INSTRUCTIONS TO FOLLOW.
Of all the lines below, return only those starting with the line holding "üzerindesin. Ve şüphesiz" and going on through the line holding "ARTIKKELIT (6)", exactly as written.

═════ DATA PROVIDED

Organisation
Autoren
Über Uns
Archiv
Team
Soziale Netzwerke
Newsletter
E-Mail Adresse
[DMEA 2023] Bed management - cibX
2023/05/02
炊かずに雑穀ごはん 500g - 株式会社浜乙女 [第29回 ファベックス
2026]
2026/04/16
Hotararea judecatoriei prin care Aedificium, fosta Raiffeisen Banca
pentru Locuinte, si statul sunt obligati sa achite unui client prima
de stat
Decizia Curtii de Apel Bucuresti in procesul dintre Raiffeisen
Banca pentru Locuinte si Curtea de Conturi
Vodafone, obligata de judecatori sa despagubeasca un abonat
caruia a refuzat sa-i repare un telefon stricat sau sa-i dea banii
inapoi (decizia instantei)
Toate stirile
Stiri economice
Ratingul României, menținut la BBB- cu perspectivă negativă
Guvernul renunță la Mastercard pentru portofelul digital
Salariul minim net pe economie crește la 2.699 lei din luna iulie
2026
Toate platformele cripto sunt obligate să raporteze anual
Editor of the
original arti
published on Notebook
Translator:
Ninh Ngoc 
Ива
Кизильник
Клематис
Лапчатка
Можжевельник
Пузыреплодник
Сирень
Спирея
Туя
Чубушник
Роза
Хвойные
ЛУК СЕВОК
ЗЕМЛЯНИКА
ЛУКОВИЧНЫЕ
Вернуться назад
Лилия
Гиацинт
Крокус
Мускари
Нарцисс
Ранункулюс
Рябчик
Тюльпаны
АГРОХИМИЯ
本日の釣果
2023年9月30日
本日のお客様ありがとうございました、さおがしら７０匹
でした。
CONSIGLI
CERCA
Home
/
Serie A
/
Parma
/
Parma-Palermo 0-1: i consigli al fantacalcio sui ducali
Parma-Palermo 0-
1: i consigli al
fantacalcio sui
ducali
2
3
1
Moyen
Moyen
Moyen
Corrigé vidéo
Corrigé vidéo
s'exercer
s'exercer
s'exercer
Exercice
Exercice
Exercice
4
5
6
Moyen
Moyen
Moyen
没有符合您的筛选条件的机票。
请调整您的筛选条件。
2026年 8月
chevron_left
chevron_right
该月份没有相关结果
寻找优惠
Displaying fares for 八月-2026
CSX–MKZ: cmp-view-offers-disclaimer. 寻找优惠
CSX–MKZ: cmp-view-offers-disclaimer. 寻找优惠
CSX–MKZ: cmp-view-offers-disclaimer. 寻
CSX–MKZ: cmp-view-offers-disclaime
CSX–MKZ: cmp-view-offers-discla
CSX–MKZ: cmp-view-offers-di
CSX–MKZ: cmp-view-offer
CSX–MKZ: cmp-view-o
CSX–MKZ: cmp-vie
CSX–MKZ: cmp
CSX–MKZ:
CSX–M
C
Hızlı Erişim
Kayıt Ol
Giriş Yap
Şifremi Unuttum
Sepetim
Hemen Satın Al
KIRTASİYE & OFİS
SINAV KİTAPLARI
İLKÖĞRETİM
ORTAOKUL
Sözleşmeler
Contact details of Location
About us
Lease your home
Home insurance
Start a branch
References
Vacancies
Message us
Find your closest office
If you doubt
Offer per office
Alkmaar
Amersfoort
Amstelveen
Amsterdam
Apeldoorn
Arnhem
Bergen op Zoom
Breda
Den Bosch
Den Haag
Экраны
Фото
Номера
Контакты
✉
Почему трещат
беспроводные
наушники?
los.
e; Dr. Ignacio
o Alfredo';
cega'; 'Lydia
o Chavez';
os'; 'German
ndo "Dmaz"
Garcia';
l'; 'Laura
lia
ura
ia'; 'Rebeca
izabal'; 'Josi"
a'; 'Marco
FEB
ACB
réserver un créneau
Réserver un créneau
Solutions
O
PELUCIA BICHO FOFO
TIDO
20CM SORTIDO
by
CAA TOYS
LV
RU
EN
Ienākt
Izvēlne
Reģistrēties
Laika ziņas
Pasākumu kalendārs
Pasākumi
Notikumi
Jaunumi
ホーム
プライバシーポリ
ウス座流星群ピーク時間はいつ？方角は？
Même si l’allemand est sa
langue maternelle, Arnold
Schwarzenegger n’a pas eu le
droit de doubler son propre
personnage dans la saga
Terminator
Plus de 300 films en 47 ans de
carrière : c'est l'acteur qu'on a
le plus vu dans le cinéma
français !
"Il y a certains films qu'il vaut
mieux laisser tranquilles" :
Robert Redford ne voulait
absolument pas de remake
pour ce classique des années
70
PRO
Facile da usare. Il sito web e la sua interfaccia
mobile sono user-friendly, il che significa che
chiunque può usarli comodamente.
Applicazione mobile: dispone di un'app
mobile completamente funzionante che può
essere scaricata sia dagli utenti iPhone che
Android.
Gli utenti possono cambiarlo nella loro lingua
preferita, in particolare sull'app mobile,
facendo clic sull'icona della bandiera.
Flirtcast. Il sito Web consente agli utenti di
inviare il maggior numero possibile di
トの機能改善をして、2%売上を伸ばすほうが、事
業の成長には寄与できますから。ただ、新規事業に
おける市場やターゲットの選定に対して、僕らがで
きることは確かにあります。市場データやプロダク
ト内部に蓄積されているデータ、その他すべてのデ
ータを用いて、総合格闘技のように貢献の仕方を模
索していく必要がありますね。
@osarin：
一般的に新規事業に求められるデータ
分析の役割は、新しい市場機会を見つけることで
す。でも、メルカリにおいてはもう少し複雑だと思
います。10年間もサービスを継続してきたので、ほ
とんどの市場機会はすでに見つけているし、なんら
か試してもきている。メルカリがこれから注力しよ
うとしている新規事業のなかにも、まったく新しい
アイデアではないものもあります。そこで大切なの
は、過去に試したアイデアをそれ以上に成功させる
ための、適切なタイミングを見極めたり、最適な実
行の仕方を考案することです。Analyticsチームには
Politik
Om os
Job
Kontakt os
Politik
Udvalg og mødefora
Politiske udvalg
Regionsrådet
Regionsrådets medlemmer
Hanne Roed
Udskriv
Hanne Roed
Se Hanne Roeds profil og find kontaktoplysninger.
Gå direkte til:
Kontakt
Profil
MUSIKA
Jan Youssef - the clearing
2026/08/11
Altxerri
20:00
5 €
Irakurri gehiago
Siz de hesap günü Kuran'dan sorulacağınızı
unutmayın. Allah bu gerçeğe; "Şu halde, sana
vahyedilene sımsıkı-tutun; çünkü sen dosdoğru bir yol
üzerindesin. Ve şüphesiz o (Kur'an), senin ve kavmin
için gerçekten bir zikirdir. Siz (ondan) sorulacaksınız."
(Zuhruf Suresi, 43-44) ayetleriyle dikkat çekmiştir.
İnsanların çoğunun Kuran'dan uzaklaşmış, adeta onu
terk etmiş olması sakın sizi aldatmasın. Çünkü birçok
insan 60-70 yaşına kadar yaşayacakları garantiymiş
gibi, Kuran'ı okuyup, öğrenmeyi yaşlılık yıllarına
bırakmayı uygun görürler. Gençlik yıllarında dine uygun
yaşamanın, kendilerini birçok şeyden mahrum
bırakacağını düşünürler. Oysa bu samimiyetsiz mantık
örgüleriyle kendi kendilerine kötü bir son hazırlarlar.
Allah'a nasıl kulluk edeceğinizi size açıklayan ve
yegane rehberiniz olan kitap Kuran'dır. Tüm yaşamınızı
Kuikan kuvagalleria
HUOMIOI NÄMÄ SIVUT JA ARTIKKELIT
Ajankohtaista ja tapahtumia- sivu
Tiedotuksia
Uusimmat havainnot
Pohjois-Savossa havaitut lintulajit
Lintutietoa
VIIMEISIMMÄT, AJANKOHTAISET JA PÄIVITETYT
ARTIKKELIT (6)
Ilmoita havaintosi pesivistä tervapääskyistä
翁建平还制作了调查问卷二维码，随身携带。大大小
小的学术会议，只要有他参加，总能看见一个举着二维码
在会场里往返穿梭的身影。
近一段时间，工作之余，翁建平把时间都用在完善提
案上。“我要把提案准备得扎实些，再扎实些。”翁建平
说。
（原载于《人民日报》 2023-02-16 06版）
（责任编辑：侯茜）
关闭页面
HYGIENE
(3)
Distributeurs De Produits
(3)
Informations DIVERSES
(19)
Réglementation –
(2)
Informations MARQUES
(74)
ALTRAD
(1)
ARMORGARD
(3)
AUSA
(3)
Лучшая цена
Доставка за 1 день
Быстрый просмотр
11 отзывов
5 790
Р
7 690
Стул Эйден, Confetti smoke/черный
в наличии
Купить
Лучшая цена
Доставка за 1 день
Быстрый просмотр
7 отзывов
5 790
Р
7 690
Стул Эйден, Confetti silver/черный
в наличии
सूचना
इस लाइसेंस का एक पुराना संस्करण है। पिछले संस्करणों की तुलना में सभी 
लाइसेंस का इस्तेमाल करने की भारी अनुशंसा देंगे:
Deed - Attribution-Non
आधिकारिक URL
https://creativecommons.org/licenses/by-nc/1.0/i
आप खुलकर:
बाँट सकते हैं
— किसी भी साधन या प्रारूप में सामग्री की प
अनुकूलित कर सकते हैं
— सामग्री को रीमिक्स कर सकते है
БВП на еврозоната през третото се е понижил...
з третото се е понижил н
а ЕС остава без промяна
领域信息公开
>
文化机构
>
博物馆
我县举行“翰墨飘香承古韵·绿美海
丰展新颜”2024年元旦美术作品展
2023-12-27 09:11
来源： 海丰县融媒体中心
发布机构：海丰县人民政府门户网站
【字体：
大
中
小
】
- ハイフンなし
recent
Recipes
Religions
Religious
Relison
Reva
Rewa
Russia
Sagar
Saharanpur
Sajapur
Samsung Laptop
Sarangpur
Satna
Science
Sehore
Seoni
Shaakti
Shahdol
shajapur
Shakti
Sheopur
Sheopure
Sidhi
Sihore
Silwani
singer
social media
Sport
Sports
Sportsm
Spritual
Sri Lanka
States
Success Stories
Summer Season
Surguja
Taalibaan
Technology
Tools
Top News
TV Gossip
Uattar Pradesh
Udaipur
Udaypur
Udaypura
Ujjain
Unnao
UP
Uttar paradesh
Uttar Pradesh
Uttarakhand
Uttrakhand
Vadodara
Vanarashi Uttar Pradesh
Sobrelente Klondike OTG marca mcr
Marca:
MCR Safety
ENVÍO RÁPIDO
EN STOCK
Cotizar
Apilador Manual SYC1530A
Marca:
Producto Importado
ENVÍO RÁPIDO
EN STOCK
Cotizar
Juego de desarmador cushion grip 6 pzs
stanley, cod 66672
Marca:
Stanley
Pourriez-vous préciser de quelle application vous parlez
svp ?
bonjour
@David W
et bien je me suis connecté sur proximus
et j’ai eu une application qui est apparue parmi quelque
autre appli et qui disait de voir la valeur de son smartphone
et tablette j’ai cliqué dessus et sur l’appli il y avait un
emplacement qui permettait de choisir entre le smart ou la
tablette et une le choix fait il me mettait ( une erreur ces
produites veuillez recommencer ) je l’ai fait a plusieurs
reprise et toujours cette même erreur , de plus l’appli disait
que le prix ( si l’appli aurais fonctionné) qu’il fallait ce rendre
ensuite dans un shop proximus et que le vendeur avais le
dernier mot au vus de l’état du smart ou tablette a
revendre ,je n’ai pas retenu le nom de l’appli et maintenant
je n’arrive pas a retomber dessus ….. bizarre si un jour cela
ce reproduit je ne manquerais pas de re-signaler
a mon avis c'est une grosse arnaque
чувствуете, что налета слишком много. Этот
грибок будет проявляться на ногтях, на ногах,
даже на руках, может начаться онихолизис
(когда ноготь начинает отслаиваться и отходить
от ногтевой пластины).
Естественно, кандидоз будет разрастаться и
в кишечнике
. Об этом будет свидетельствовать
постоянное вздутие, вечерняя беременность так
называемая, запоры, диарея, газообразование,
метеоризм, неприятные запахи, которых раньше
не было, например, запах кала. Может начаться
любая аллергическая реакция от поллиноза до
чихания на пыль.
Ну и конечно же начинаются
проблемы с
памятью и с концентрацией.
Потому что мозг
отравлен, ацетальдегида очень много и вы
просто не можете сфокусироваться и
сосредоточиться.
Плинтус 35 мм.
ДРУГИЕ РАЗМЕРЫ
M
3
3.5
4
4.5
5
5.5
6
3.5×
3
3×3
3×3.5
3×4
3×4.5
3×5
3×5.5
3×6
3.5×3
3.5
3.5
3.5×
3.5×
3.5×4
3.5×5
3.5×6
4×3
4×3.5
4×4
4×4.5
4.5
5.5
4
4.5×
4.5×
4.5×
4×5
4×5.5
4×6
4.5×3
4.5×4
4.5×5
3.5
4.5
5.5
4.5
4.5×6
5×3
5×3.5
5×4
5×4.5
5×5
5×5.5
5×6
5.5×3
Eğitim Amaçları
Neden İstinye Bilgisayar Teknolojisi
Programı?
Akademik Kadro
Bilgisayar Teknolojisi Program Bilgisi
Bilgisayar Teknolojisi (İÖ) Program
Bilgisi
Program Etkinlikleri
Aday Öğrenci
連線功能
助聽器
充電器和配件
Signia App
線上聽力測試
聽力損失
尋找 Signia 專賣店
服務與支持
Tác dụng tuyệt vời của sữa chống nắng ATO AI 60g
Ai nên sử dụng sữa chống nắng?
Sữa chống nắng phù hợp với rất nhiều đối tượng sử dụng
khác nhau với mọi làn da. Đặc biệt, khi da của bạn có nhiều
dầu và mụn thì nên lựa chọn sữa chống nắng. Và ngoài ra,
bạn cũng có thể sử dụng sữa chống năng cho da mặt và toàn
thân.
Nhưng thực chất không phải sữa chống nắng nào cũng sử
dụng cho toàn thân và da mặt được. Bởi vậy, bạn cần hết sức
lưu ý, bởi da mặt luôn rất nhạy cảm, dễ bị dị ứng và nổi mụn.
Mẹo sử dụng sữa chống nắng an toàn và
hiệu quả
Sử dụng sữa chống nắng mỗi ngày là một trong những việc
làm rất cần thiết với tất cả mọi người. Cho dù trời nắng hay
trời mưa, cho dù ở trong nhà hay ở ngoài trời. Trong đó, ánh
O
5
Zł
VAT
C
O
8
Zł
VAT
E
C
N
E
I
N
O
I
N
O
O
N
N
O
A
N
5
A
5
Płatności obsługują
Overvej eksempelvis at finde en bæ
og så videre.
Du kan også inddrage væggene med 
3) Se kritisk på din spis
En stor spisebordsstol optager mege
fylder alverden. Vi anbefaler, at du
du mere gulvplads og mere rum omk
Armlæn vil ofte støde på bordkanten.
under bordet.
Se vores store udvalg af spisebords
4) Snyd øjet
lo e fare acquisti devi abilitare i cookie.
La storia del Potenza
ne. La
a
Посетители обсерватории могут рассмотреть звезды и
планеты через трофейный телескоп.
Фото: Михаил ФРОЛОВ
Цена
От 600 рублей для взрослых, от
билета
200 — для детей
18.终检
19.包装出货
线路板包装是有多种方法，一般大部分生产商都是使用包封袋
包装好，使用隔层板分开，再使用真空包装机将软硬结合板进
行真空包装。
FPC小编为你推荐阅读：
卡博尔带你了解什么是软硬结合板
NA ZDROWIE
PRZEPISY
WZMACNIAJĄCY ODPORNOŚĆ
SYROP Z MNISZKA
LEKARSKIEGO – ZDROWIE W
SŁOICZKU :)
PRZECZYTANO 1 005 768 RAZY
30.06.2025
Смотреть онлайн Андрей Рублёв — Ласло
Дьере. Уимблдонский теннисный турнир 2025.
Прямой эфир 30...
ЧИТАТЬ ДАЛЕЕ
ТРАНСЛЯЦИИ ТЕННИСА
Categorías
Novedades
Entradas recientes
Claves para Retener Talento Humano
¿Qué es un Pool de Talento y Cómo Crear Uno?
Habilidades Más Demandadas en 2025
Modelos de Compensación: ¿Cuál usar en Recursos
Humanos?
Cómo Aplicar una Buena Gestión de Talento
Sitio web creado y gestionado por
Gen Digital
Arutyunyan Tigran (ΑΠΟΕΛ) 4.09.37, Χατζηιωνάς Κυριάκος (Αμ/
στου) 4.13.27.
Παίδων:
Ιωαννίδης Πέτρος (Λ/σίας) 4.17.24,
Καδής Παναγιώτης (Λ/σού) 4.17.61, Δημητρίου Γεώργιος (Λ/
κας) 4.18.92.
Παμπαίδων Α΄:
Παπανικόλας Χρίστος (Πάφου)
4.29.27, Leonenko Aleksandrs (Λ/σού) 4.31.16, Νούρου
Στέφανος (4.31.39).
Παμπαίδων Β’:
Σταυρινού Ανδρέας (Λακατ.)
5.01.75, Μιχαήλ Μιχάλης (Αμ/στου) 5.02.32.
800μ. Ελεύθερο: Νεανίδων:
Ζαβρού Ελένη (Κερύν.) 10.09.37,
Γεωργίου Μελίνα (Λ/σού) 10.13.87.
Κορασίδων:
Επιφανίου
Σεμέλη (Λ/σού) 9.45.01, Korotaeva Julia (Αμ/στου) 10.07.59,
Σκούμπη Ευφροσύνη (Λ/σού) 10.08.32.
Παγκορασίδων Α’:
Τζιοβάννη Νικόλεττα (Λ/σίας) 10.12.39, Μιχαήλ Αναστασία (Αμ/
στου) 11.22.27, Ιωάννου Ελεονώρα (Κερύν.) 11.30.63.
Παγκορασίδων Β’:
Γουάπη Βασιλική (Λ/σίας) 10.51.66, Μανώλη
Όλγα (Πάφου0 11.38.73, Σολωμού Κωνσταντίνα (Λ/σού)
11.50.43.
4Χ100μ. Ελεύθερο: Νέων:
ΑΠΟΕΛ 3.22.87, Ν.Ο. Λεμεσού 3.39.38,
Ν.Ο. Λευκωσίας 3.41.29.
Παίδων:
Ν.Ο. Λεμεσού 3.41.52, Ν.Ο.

══════════

EXERCISE ANSWER.
üzerindesin. Ve şüphesiz o (Kur'an), senin ve kavmin
için gerçekten bir zikirdir. Siz (ondan) sorulacaksınız."
(Zuhruf Suresi, 43-44) ayetleriyle dikkat çekmiştir.
İnsanların çoğunun Kuran'dan uzaklaşmış, adeta onu
terk etmiş olması sakın sizi aldatmasın. Çünkü birçok
insan 60-70 yaşına kadar yaşayacakları garantiymiş
gibi, Kuran'ı okuyup, öğrenmeyi yaşlılık yıllarına
bırakmayı uygun görürler. Gençlik yıllarında dine uygun
yaşamanın, kendilerini birçok şeyden mahrum
bırakacağını düşünürler. Oysa bu samimiyetsiz mantık
örgüleriyle kendi kendilerine kötü bir son hazırlarlar.
Allah'a nasıl kulluk edeceğinizi size açıklayan ve
yegane rehberiniz olan kitap Kuran'dır. Tüm yaşamınızı
Kuikan kuvagalleria
HUOMIOI NÄMÄ SIVUT JA ARTIKKELIT
Ajankohtaista ja tapahtumia- sivu
Tiedotuksia
Uusimmat havainnot
Pohjois-Savossa havaitut lintulajit
Lintutietoa
VIIMEISIMMÄT, AJANKOHTAISET JA PÄIVITETYT
ARTIKKELIT (6)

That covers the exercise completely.